(Saved data entries)
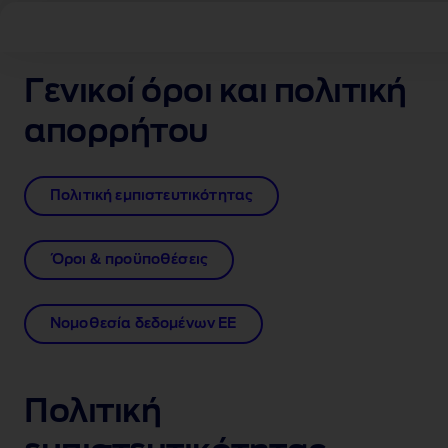
Γενικοί όροι και πολιτική
απορρήτου
Πολιτική εμπιστευτικότητας
Όροι & προϋποθέσεις
Νομοθεσία δεδομένων ΕΕ
Πολιτική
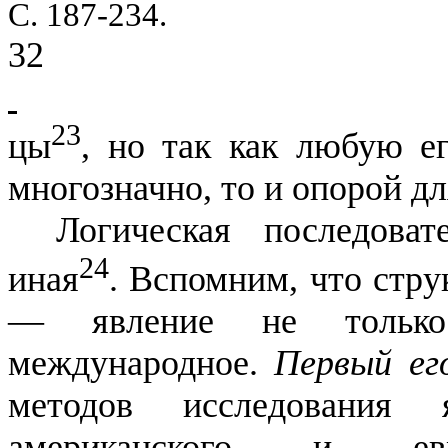
С. 187-234.
32
23
цы
, но так как любую е
много­значно, то и опорой д
Логическая последоват
24
иная
. Вспомним, что стру
— явление не только
международное.
Первый е
методов исследования
американского и евро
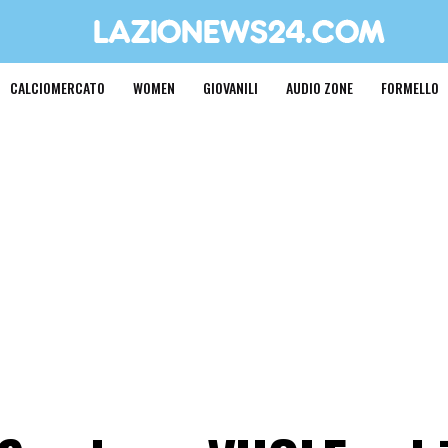
CALCIOMERCATO
WOMEN
GIOVANILI
AUDIO ZONE
FORMELLO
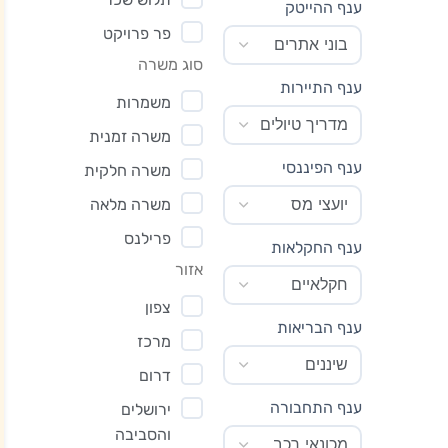
ענף ההייטק
פר פרויקט
סוג משרה
ענף התיירות
משמרות
משרה זמנית
ענף הפיננסי
משרה חלקית
משרה מלאה
פרילנס
ענף החקלאות
אזור
צפון
ענף הבריאות
מרכז
דרום
ענף התחבורה
ירושלים
והסביבה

Exercise aim:
The word "משרה" occurs on some lines of the entries. Work out how many such lines there are and reply with the number alone.

Answer box:
4